Re: Fitting
"So... no physical access required."
Sorry no banana. You've fallen for The Register's default setting of melodrama.
Read the next sentence after this one:
""we have seen one instance wherein a lure involving XAgent simply says 'tap here to install the application"
It says:
"That attack relied on Cupertino's ad hoc provisioning used by app developers to enable installation with a link."
So the attackers need to set you up in developer mode with an ad-hoc provisioning profile. They need access to your device to get the device ID and set-up a provisioning profile for the app.
1. Physical access is required (unless you go round emailing out your device ID, which you have no reason to do and, indeed, Apple have made it impossible to find by accident)
2. Provisioning profiles are for developers and are limited to 100 device ID's so, this is hardly a threat that can be scaled
3. Even if you write scripts to set up multiple provisioning profiles, you would need multiple Apple Developer accounts to do so. So it would cost a fair amount, again meaning it can't be scaled to a general purpose attack.

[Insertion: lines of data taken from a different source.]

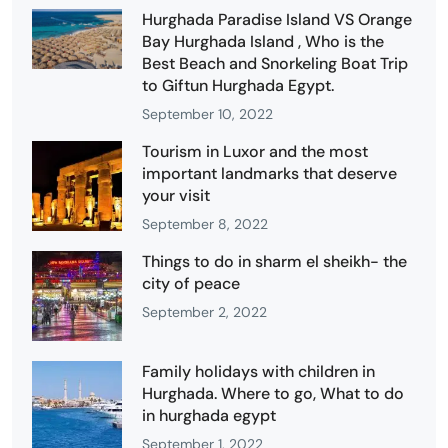
Hurghada Paradise Island VS Orange
Bay Hurghada Island , Who is the
Best Beach and Snorkeling Boat Trip
to Giftun Hurghada Egypt.
September 10, 2022
Tourism in Luxor and the most
important landmarks that deserve
your visit
September 8, 2022
Things to do in sharm el sheikh- the
city of peace
September 2, 2022
Family holidays with children in
Hurghada. Where to go, What to do
in hurghada egypt
September 1, 2022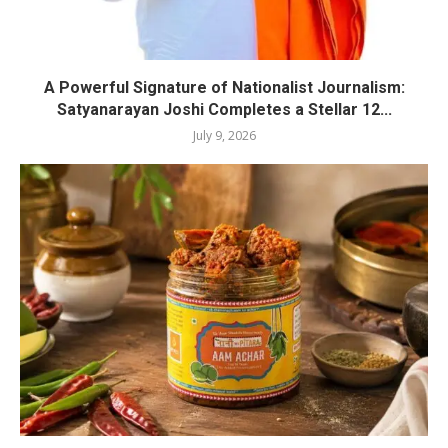
A Powerful Signature of Nationalist Journalism:
Satyanarayan Joshi Completes a Stellar 12...
July 9, 2026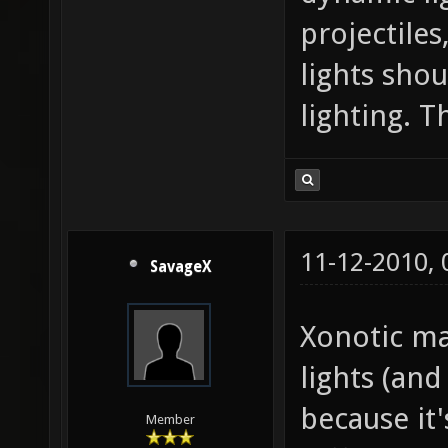
projectiles
lights sho
lighting. 
11-12-2010,
SavageX
Xonotic ma
lights (and
because it'
Member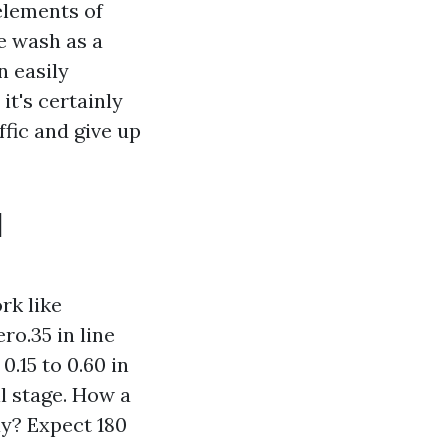
elements of
ve wash as a
n easily
it's certainly
ffic and give up
d
rk like
ro.35 in line
.15 to 0.60 in
il stage. How a
ay? Expect 180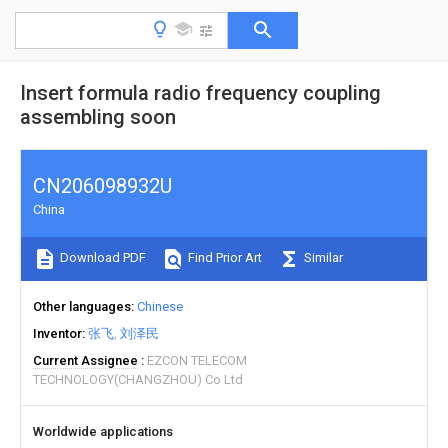
Insert formula radio frequency coupling
assembling soon
CN206098932U
China
Download PDF
Find Prior Art
Similar
Other languages
Chinese
Inventor
张飞
刘泽民
Current Assignee
EZCON TELECOM
TECHNOLOGY(CHANGZHOU) Co Ltd
Worldwide applications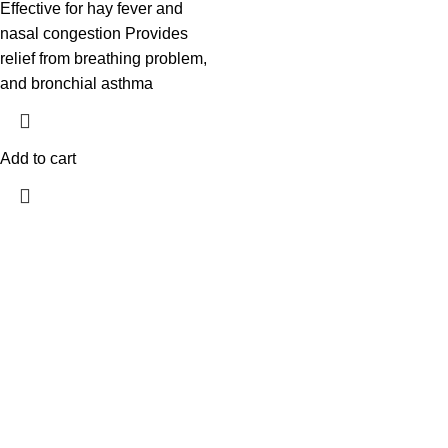
Effective for hay fever and
nasal congestion Provides
relief from breathing problem,
and bronchial asthma
Add to cart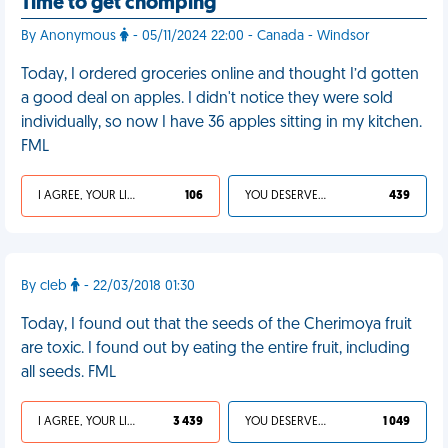
Time to get chomping
By Anonymous
- 05/11/2024 22:00 - Canada - Windsor
Today, I ordered groceries online and thought I’d gotten
a good deal on apples. I didn't notice they were sold
individually, so now I have 36 apples sitting in my kitchen.
FML
I AGREE, YOUR LIFE SUCKS
106
YOU DESERVED IT
439
By cleb
- 22/03/2018 01:30
Today, I found out that the seeds of the Cherimoya fruit
are toxic. I found out by eating the entire fruit, including
all seeds. FML
I AGREE, YOUR LIFE SUCKS
3 439
YOU DESERVED IT
1 049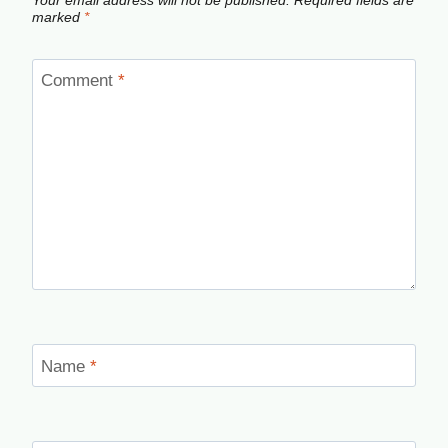
Your email address will not be published.
Required fields are
marked
*
Comment
*
Name
*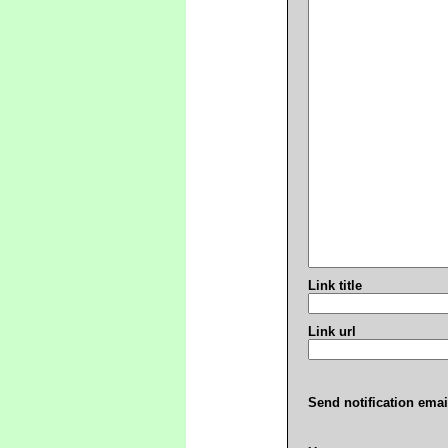
Link title
Link url
Send notification emai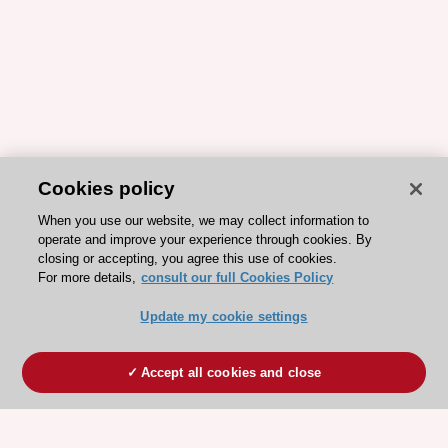
Cookies policy
When you use our website, we may collect information to
operate and improve your experience through cookies. By
closing or accepting, you agree this use of cookies.
For more details,
consult our full Cookies Policy
Update my cookie settings
Accept all cookies and close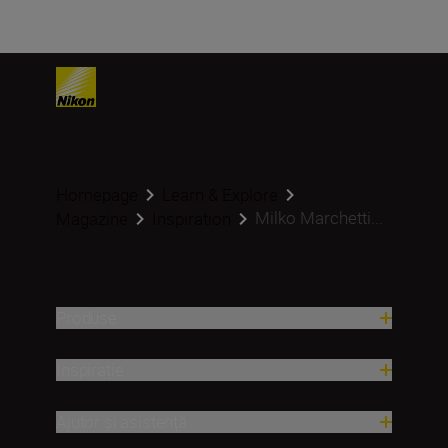
Homepage
Learn & Explore
Milko Marchetti...
Magazine
Inspiration
Produse
Inspirație
Ajutor și asistență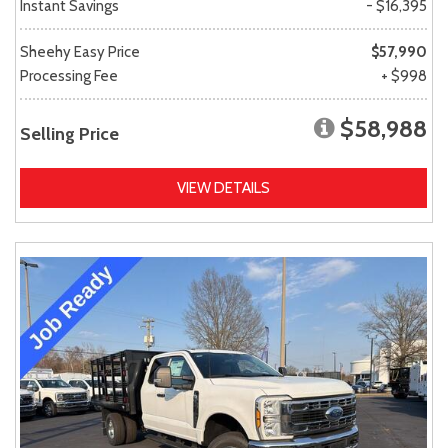
Instant Savings
- $16,395
Sheehy Easy Price
$57,990
Processing Fee
+ $998
$58,988
Selling Price
VIEW DETAILS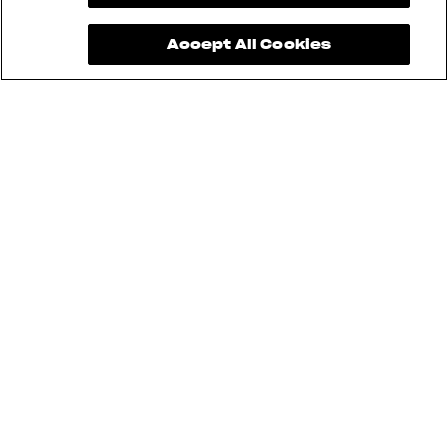
Accept All Cookies
See also
RUSH
BRUTALE
DRAGSTER
F3
SUPERVELOCE
ENDURO VELOCE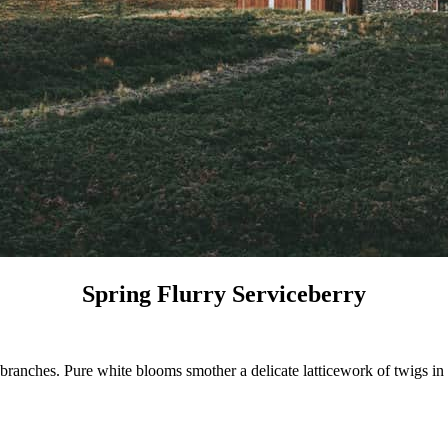
Spring Flurry Serviceberry
ranches. Pure white blooms smother a delicate latticework of twigs in s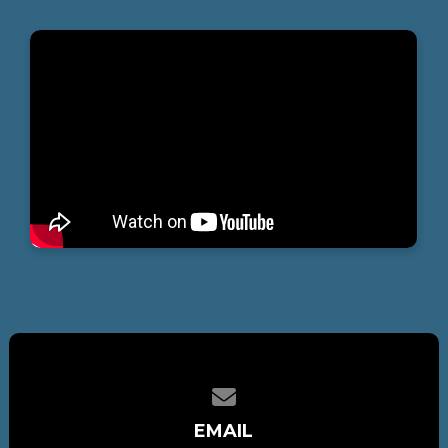
Contact us via email
EMAIL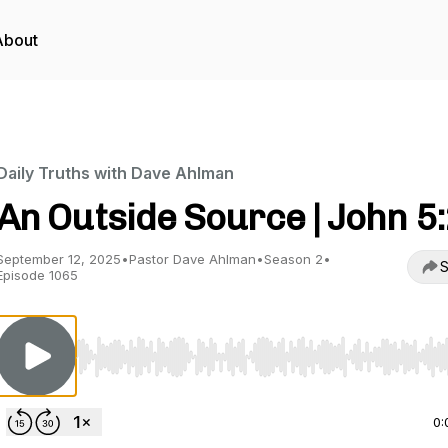
About
Daily Truths with Dave Ahlman
An Outside Source | John 5
September 12, 2025
•
Pastor Dave Ahlman
•
Season 2
•
S
Episode 1065
Use Left/Right to seek, Home/End to jump to start o
0: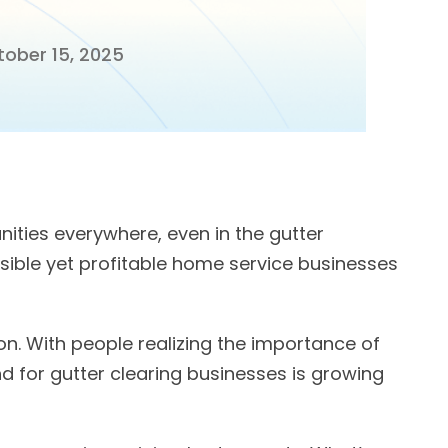
ober 15, 2025
ities everywhere, even in the gutter
sible yet profitable home service businesses
ion. With people realizing the importance of
 for gutter clearing businesses is growing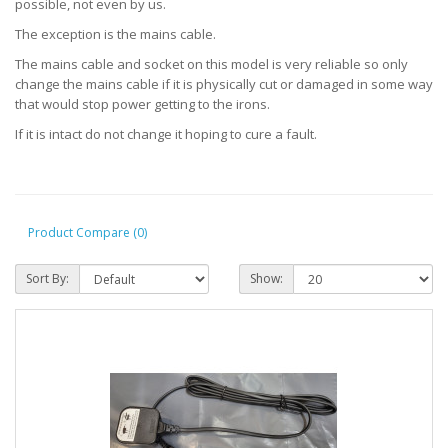
possible, not even by us.
The exception is the mains cable.
The mains cable and socket on this model is very reliable so only
change the mains cable if it is physically cut or damaged in some way
that would stop power getting to the irons.
If it is intact do not change it hoping to cure a fault.
Product Compare (0)
Sort By:
Show: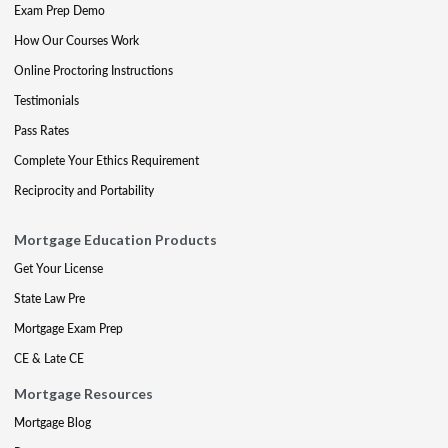
Exam Prep Demo
How Our Courses Work
Online Proctoring Instructions
Testimonials
Pass Rates
Complete Your Ethics Requirement
Reciprocity and Portability
Mortgage Education Products
Get Your License
State Law Pre
Mortgage Exam Prep
CE & Late CE
Mortgage Resources
Mortgage Blog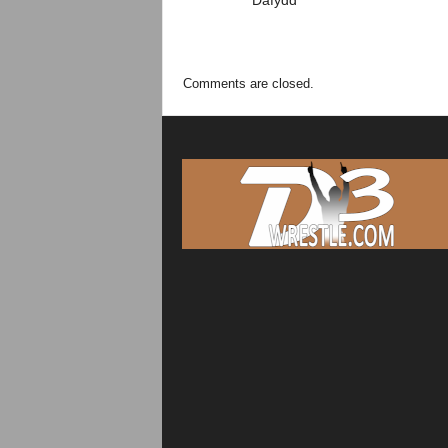
Dafydd
Comments are closed.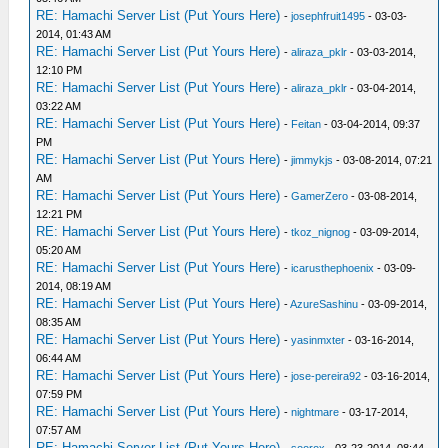
RE: Hamachi Server List (Put Yours Here)
-
josephfruit1495
- 03-03-
2014, 01:43 AM
RE: Hamachi Server List (Put Yours Here)
-
aliraza_pklr
- 03-03-2014,
12:10 PM
RE: Hamachi Server List (Put Yours Here)
-
aliraza_pklr
- 03-04-2014,
03:22 AM
RE: Hamachi Server List (Put Yours Here)
-
Feitan
- 03-04-2014, 09:37
PM
RE: Hamachi Server List (Put Yours Here)
-
jimmykjs
- 03-08-2014, 07:21
AM
RE: Hamachi Server List (Put Yours Here)
-
GamerZero
- 03-08-2014,
12:21 PM
RE: Hamachi Server List (Put Yours Here)
-
tkoz_nignog
- 03-09-2014,
05:20 AM
RE: Hamachi Server List (Put Yours Here)
-
icarusthephoenix
- 03-09-
2014, 08:19 AM
RE: Hamachi Server List (Put Yours Here)
-
AzureSashinu
- 03-09-2014,
08:35 AM
RE: Hamachi Server List (Put Yours Here)
-
yasinmxter
- 03-16-2014,
06:44 AM
RE: Hamachi Server List (Put Yours Here)
-
jose-pereira92
- 03-16-2014,
07:59 PM
RE: Hamachi Server List (Put Yours Here)
-
nightmare
- 03-17-2014,
07:57 AM
RE: Hamachi Server List (Put Yours Here)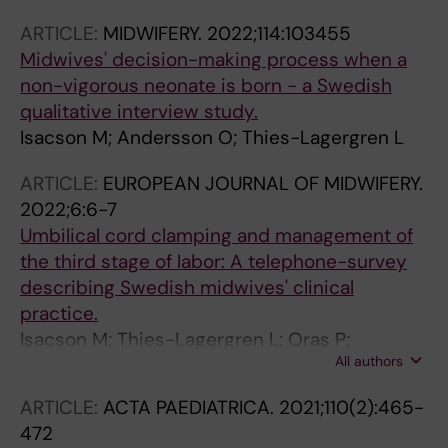
ARTICLE:
MIDWIFERY.
2022;114:103455
Midwives' decision-making process when a
non-vigorous neonate is born - a Swedish
qualitative interview study.
Isacson M; Andersson O; Thies-Lagergren L
ARTICLE:
EUROPEAN JOURNAL OF MIDWIFERY.
2022;6:6-7
Umbilical cord clamping and management of
the third stage of labor: A telephone-survey
describing Swedish midwives' clinical
practice.
Isacson M; Thies-Lagergren L; Oras P;
All authors
Hellström-Westas L; Andersson O
ARTICLE:
ACTA PAEDIATRICA.
2021;110(2):465-
472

4. Assuming you have the scripts and the money to target many users, presumably as soon as compromised devices surface using your developer account Apple would disable it, so you would have to spend a lot of money and have sophisticated shadow credit card accounts
Conclusion. This is only relevant for professional targeted hacks where you can gain access to the device and only then iOS7. Yet again The Register's security reporting sensationalises instead of trying to present the truth.